_TASK STATEMENT_: Looking at the listing below, retype exactly the lines starting at the one containing "первые вслух" and ending at the one containing "Электронные Копии", both included, and nothing else.

-- DATA PROVIDED follows --

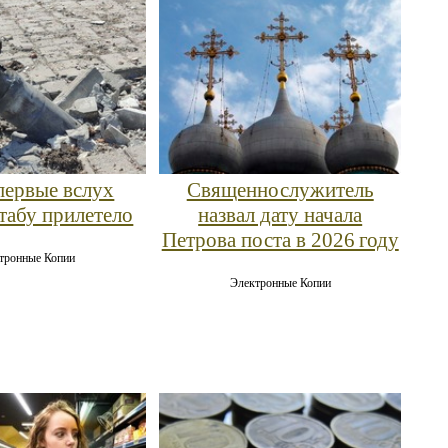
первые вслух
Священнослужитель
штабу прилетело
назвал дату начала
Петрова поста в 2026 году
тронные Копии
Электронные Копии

-- DATA PROVIDED concluded --
-- DATA PROVIDED follows --

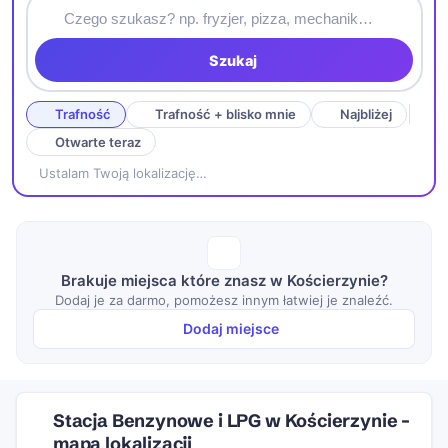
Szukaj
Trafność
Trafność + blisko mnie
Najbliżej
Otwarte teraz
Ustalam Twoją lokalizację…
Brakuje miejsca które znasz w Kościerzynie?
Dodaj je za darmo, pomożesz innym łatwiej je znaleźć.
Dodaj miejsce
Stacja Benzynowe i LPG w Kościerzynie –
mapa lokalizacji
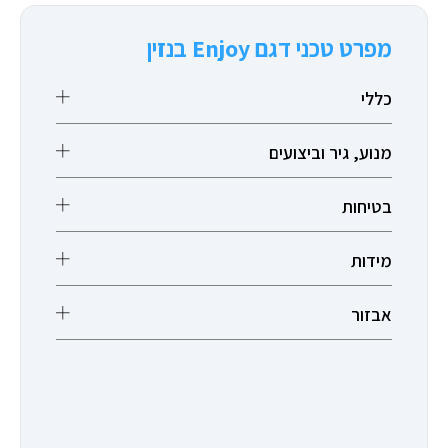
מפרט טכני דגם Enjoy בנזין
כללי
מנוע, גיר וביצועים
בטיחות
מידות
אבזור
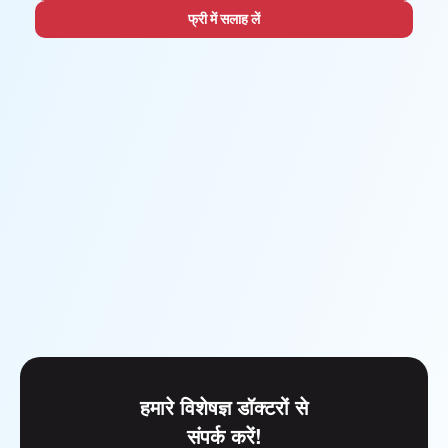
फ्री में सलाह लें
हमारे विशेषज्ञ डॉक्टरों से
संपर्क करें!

-- DATA PROVIDED concluded --
-- DATA PROVIDED follows --

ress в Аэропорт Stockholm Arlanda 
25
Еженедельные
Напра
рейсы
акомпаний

-- DATA PROVIDED concluded --

_RESPONSE AREA_:
первые вслух
Священнослужитель
штабу прилетело
назвал дату начала
Петрова поста в 2026 году
тронные Копии
Электронные Копии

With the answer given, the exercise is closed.